Çocuğun “ben” ve “ben değil”i idrak edebilmesinin akabinde öz-duyarlığın başlaması da muhtemeldir, çünkü öz-sevecenlik, ortak insanlığın farkında olma ve bilinçlilik boyutlarının hepsi kedini nesnel bir bakışla görebilme becerisini gerektirir. Kendi ve diğeri arasındaki ve bunları birbirine bağlayan alan bilinçlilik ve ortak insanlığın yeni farkına varmış olma durumunu yansıtıyor. Ogden (1990), ayrıca empatiden potansiyel alanda yürütülen ve kişinin bir başkası olma fikrini keşfe çıktığı fakat aynı zamanda bir başkası olmadığını bildiği bir süreç olarak bahseder (Akt. Kirkpatrick, 2005).

2.7.5 Bilişsel-Davranışçı Kuram

Geleneksel bilişsel müdahaleler ve öz-duyarlığın geliştirilmesine ilişkin bilinçlilik temelli müdahaleler arasındaki önemli bir fark “bilinçlilik eğitiminin düşünceleri mantıklı veya saptırılmış olarak değerlendirilmesinin yapılmasını veya mantıksız olduğuna karar verilen düşünceleri değiştirme gibi sistemli girişimleri içermez. Bunun yerine, katılımcılara düşüncelerini izleme ve geçiciliklerinin farkına varma ve onları değerlendirmeden sakınma öğretilir” (Baer, 2003, s. 130). Buradaki odak noktası, düşüncelerin/bilişlerin geçici olgular olarak görülmesidir.

2.7.6 Geştalt Kuramı

Geştalt kuramının, öz-duyarlık ve özellikle farkındalıkla birkaç bağlantısı vardır.
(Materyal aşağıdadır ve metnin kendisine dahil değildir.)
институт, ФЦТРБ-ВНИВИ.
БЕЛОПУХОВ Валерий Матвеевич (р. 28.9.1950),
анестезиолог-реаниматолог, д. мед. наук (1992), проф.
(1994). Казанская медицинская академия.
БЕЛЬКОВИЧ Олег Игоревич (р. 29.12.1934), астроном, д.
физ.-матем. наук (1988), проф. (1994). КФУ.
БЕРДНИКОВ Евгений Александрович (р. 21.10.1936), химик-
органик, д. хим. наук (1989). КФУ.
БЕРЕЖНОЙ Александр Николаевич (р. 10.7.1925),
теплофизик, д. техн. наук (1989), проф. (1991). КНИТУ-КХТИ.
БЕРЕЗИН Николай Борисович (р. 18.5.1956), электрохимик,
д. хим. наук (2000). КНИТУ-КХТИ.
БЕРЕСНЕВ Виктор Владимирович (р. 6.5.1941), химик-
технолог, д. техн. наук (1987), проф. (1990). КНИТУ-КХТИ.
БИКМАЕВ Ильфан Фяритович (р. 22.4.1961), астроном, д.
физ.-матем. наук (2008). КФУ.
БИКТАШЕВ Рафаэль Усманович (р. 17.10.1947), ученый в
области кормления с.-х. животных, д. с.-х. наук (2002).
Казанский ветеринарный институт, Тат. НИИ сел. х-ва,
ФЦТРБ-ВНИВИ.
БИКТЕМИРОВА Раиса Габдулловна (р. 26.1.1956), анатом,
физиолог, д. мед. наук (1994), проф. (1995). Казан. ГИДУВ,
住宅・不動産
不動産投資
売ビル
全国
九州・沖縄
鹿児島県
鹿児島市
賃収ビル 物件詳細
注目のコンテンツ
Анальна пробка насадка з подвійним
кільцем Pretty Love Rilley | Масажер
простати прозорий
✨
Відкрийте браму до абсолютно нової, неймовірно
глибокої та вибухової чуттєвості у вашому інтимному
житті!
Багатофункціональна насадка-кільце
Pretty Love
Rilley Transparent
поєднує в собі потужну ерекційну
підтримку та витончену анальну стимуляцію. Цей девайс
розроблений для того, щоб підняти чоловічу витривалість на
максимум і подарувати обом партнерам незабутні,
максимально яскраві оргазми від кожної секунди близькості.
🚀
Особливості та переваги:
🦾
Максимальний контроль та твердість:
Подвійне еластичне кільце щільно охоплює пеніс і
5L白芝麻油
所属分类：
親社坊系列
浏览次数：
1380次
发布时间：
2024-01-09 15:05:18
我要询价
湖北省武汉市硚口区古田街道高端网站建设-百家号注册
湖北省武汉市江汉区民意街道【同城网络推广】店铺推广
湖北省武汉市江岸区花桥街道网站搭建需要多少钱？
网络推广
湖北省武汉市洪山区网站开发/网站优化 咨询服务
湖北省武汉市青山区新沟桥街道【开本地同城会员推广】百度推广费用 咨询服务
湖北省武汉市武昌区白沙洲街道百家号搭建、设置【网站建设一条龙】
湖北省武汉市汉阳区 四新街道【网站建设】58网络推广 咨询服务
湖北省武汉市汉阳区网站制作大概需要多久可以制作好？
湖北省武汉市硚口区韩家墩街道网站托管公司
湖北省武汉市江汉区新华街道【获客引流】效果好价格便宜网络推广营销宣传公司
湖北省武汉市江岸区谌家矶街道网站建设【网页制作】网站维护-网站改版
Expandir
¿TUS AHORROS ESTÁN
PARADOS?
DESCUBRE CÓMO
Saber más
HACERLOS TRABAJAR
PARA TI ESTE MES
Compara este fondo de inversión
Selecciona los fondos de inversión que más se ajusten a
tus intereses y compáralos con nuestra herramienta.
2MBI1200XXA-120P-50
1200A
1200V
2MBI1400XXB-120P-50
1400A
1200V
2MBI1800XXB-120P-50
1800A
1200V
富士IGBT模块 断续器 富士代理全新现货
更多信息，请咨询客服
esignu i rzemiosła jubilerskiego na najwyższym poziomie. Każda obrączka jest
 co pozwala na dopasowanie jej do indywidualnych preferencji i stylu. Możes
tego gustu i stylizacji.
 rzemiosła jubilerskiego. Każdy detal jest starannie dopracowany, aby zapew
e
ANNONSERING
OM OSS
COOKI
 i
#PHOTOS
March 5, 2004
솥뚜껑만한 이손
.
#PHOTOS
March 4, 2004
Farkındalığı tam olarak değerli kılan şey, bireyin duygularıyla, bilhassa güçlü duygularıyla aşırı derecede özdeşleşmeden, aşırı derecede kontrol etmeden veya onlardan kaçınmadan başa çıkmasına izin vermektir.

Geştalt kuramının temel kavramları olan şekil ve zemin kavramları da (Perls, Hefferline ve Goodman, 1951) öz-duyarlıkla ilişkilidir. Farkındalığı, hem mevcudiyetinin farkında olma, hem de karşılıklı olarak alternatifleriyle ilgilenme veya ilgilenmeme becerisinden dolayı, şekil ve zemin alternatiflerine (ör. Bir arada var olan öz-sezgiler) isteğe bağlı olarak erişelebileceği bir süreç olarak göstermek için bir Gestalt şekil-zemin kavramı Martin (1997) tarafından analoji olarak kullanıldı. Biliçliliğin inşasında dikkatin ve farkındalığın iç içe geçmiş yapısını örneklendirmek için, Brown ve Ryan (2003) tarafından da bir şekil-zemin benzerliği kullanıldı. Buna göre “dikkat devamlı olarak, şekilleri farkındalık zemininden değişen süreler boyunca için çekerek çıkarır” (Brown ve Ryan, 2003, s. 822).